As conclusões fazem parte de um estudo divulgado nesta segunda-feira (13/7) pelo Fundo das Nações Unidas para a Infância (Unicef), que investigou as barreiras enfrentada por gestantes na escolha da via de nascimento. 

Intitulada “Já decidiu sobre o parto? Influências e barreiras na decisão da via de nascimento entre gestantes“, a pesquisa concluiu que a decisão sobre o tipo de parto não depende apenas da vontade da mulher, mas também de fatores sociais, familiares e estruturais. 

Segundo dados da Fundação Oswaldo Cruz (Fiocruz) citados no levantamento, sete em cada dez brasileiras preferem o parto normal no início da gravidez, apesar de a cesariana ser a forma de nascimento mais predominante no país,

A pesquisa apontou também que a baixa participação dos parceiros no pré-natal pode contribuir para escolhas baseadas em insegurança ou desconhecimento sobre o trabalho de parto, favorecendo a preferência pela cesariana. 
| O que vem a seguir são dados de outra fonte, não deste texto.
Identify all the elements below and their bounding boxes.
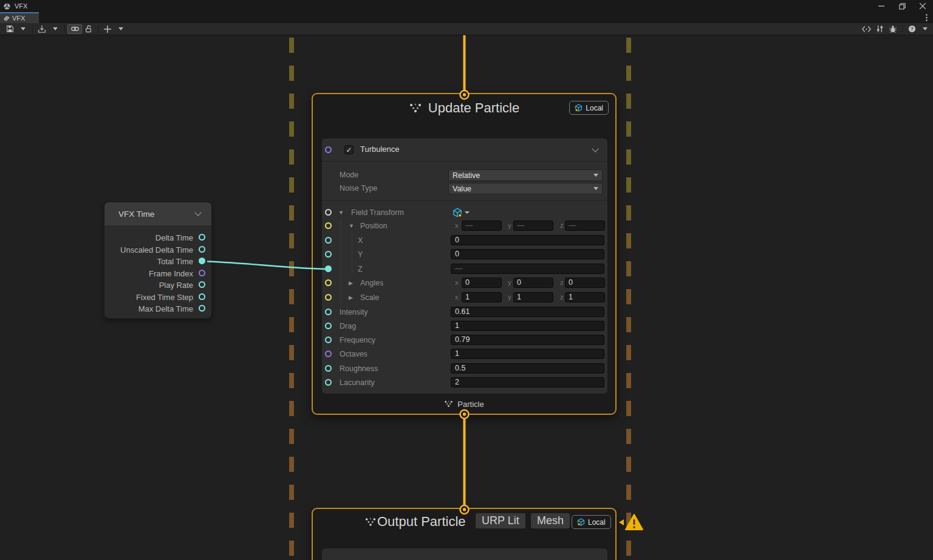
help-icon: ? [908, 25, 916, 33]
output-port-frame-index[interactable] [199, 270, 205, 276]
angles-y-field[interactable]: 0 [513, 278, 553, 288]
topology-badge[interactable]: Mesh [531, 513, 570, 528]
vfx-time-node[interactable]: VFX Time Delta Time Unscaled Delta Time … [104, 202, 211, 318]
save-button[interactable] [3, 24, 16, 34]
drag-field[interactable]: 1 [451, 321, 604, 331]
window-titlebar[interactable]: VFX [0, 0, 933, 12]
save-dropdown-button[interactable] [16, 24, 30, 34]
frequency-port[interactable] [325, 336, 332, 343]
octaves-port[interactable] [325, 350, 332, 357]
output-port-total-time[interactable] [199, 258, 205, 264]
panel-menu-button[interactable] [922, 13, 931, 22]
row-angles: ▶ Angles x 0 y 0 z 0 [322, 276, 607, 290]
angles-z-field[interactable]: 0 [565, 278, 605, 288]
noise-type-dropdown[interactable]: Value [448, 183, 603, 194]
scale-z-field[interactable]: 1 [565, 292, 605, 302]
scale-x-field[interactable]: 1 [462, 292, 502, 302]
space-caret-icon[interactable] [465, 211, 470, 214]
foldout-open-icon[interactable]: ▼ [349, 223, 354, 229]
x-port[interactable] [325, 237, 332, 244]
save-icon [6, 25, 14, 33]
add-dropdown-button[interactable] [114, 24, 128, 34]
octaves-field[interactable]: 1 [451, 349, 604, 359]
attach-link-button[interactable] [67, 24, 82, 34]
tab-vfx[interactable]: VFX [0, 12, 39, 23]
output-port-max-delta-time[interactable] [199, 305, 205, 312]
close-icon [920, 3, 926, 9]
update-particle-node[interactable]: Update Particle Local ✓ Turbulence Mode … [312, 93, 617, 415]
y-port[interactable] [325, 251, 332, 258]
position-x-field[interactable]: — [462, 220, 502, 231]
help-dropdown-button[interactable] [918, 24, 932, 34]
blackboard-settings-button[interactable] [873, 24, 886, 34]
collapse-chevron-icon[interactable] [194, 209, 201, 216]
particle-icon [444, 400, 453, 408]
scale-port[interactable] [325, 294, 332, 301]
output-port-delta-time[interactable] [199, 234, 205, 241]
roughness-field[interactable]: 0.5 [451, 363, 604, 374]
drag-port[interactable] [325, 323, 332, 329]
position-y-field[interactable]: — [513, 220, 553, 231]
output-port-play-rate[interactable] [199, 281, 205, 288]
cube-space-icon [575, 104, 583, 112]
dropdown-value: Relative [453, 171, 480, 180]
lacunarity-port[interactable] [325, 379, 332, 386]
x-field[interactable]: 0 [451, 235, 604, 245]
template-dropdown-button[interactable] [49, 24, 62, 34]
close-button[interactable] [912, 0, 933, 12]
output-port-unscaled-delta-time[interactable] [199, 246, 205, 253]
mode-dropdown[interactable]: Relative [448, 169, 603, 181]
restore-button[interactable] [892, 0, 912, 12]
show-shader-code-button[interactable] [860, 24, 873, 34]
z-port-connected[interactable] [325, 265, 332, 272]
scale-y-field[interactable]: 1 [513, 292, 553, 302]
output-label: Unscaled Delta Time [120, 245, 193, 254]
position-port[interactable] [325, 222, 332, 229]
block-port[interactable] [325, 146, 332, 153]
intensity-field[interactable]: 0.61 [451, 307, 604, 317]
dropdown-caret-icon [21, 27, 26, 30]
output-port-fixed-time-step[interactable] [199, 293, 205, 300]
output-row: Frame Index [104, 267, 211, 279]
space-toggle-local[interactable]: Local [569, 101, 609, 115]
angles-port[interactable] [325, 279, 332, 286]
row-label: Intensity [340, 308, 368, 316]
output-label: Frame Index [149, 269, 193, 278]
lacunarity-field[interactable]: 2 [451, 377, 604, 388]
lock-button[interactable] [82, 24, 95, 34]
help-button[interactable]: ? [905, 24, 918, 34]
turbulence-block-header[interactable]: ✓ Turbulence [322, 138, 607, 162]
minimize-button[interactable] [871, 0, 892, 12]
z-field[interactable]: — [451, 264, 604, 274]
position-z-field[interactable]: — [565, 220, 605, 231]
space-toggle-local[interactable]: Local [572, 515, 611, 529]
intensity-port[interactable] [325, 309, 332, 315]
turbulence-enabled-checkbox[interactable]: ✓ [344, 145, 354, 154]
field-transform-port[interactable] [325, 209, 332, 216]
output-row: Play Rate [104, 279, 211, 291]
frequency-field[interactable]: 0.79 [451, 335, 604, 345]
svg-text:?: ? [911, 26, 914, 32]
foldout-closed-icon[interactable]: ▶ [349, 295, 353, 301]
add-icon [104, 26, 111, 33]
setting-label: Mode [340, 171, 358, 179]
debug-button[interactable] [886, 24, 900, 34]
add-button[interactable] [101, 24, 114, 34]
angles-x-field[interactable]: 0 [462, 278, 502, 288]
warning-indicator[interactable] [618, 513, 644, 531]
vfx-time-node-header[interactable]: VFX Time [104, 202, 211, 225]
space-label: Local [588, 518, 606, 527]
y-field[interactable]: 0 [451, 249, 604, 259]
shader-badge[interactable]: URP Lit [476, 513, 525, 528]
window-title: VFX [15, 2, 27, 10]
output-block[interactable] [322, 548, 607, 560]
roughness-port[interactable] [325, 365, 332, 372]
block-collapse-chevron-icon[interactable] [592, 145, 598, 152]
foldout-closed-icon[interactable]: ▶ [349, 280, 353, 286]
foldout-open-icon[interactable]: ▼ [338, 210, 344, 216]
turbulence-block[interactable]: ✓ Turbulence Mode Relative Noise Type Va… [322, 138, 607, 394]
output-particle-node[interactable]: Output Particle URP Lit Mesh Local [312, 508, 617, 560]
save-template-button[interactable] [35, 24, 49, 34]
space-cube-icon[interactable] [453, 208, 462, 217]
dropdown-caret-icon [923, 27, 928, 30]
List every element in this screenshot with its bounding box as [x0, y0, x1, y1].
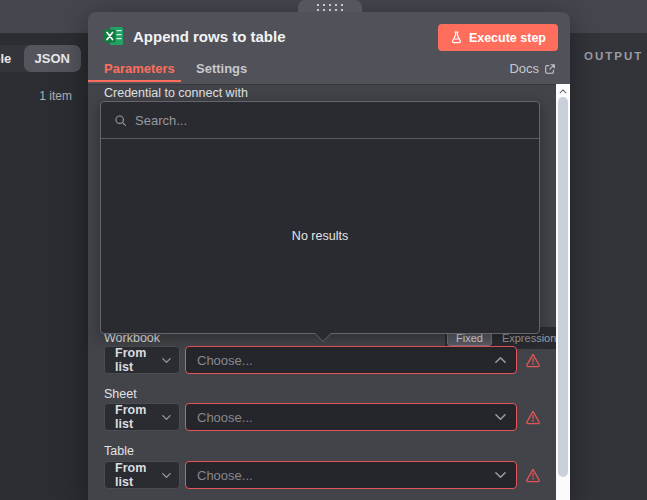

Entre os fatores estruturais, o levantamento destacou a oferta insuficiente de analgesia para o parto normal, o que leva parte das mulheres a enxergar a cirurgia como a única alternativa para evitar a dor.

No setor privado, a pesquisa identificou ainda fatores institucionais e econômicos que podem favorecer a realização de cesarianas. Entre eles estão:

  • A previsibilidade do agendamento cirúrgico;
  • A organização da rotina médica;
  • Custos envolvidos na manutenção de equipes disponíveis durante longos períodos de trabalho de parto.